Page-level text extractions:
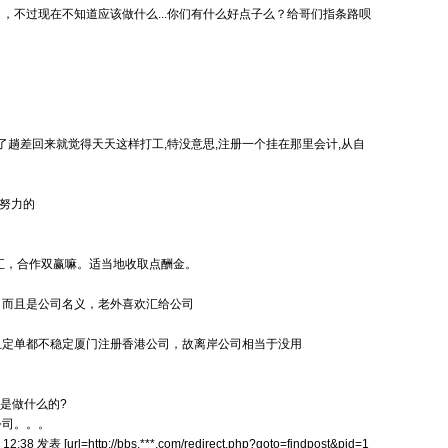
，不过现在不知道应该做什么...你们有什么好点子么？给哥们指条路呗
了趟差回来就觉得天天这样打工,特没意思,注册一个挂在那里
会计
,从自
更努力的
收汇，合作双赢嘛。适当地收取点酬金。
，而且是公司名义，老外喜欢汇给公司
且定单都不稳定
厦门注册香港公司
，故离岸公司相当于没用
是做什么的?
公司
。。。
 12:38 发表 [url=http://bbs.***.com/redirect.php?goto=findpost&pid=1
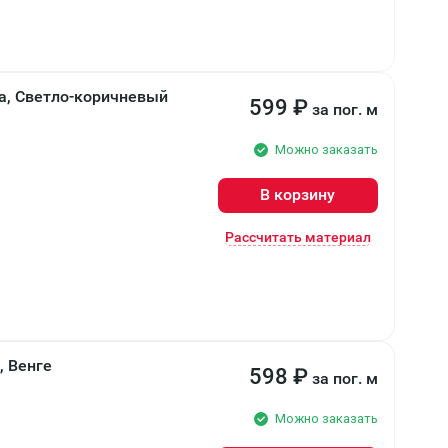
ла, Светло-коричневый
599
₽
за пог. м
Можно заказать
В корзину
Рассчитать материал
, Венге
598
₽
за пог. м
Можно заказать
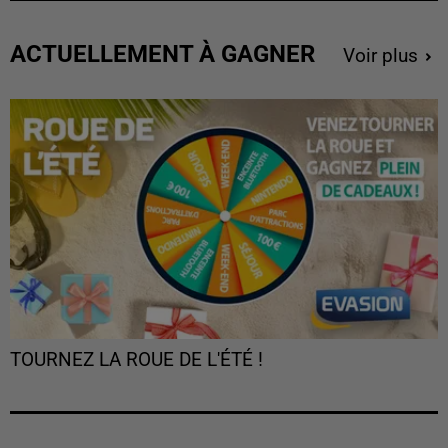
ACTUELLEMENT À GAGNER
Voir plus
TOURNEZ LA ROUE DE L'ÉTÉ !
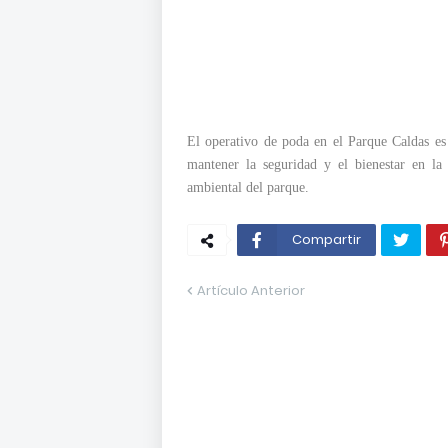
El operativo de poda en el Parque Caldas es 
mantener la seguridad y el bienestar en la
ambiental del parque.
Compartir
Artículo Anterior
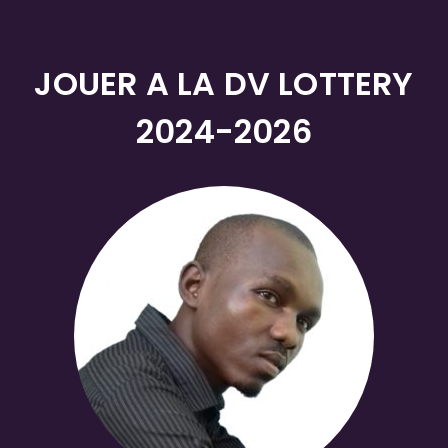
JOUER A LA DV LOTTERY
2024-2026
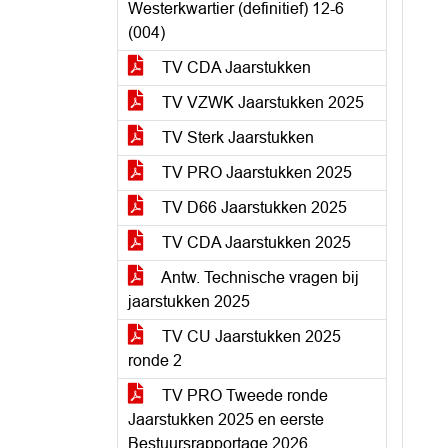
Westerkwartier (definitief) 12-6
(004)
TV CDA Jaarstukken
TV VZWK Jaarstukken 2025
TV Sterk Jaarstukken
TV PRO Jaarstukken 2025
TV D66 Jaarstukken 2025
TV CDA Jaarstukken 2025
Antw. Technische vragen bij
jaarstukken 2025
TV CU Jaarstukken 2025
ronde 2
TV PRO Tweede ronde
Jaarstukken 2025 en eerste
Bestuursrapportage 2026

* * *

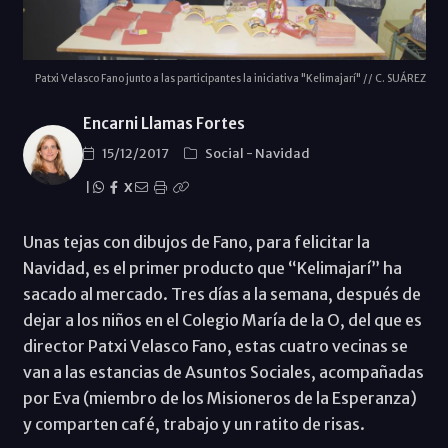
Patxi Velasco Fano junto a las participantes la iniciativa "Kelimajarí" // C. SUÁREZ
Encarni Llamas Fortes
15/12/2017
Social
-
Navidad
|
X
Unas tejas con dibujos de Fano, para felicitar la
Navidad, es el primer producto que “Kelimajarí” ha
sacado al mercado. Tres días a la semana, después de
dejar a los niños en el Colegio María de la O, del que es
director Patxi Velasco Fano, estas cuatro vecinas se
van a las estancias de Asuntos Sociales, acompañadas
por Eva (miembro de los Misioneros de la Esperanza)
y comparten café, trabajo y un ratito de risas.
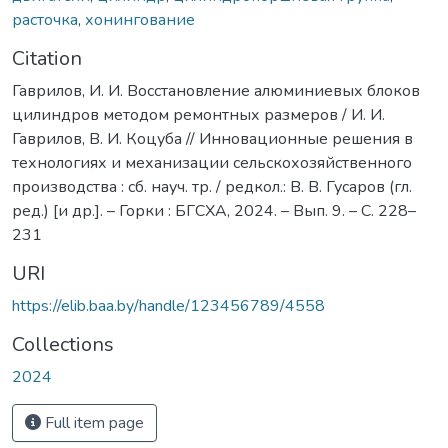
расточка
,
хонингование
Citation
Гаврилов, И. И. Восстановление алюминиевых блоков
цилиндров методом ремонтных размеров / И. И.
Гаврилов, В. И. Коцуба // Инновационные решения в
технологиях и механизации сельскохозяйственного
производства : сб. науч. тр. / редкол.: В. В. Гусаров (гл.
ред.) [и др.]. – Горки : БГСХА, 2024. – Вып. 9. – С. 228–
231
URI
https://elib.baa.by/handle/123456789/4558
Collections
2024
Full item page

Exercise prompt – Using the data above, reproduce exactly the lines from the line that contains "Гаврилов, В. И." through the line that contains "Full item page", including both.

Finished task –
Гаврилов, В. И. Коцуба // Инновационные решения в
технологиях и механизации сельскохозяйственного
производства : сб. науч. тр. / редкол.: В. В. Гусаров (гл.
ред.) [и др.]. – Горки : БГСХА, 2024. – Вып. 9. – С. 228–
231
URI
https://elib.baa.by/handle/123456789/4558
Collections
2024
Full item page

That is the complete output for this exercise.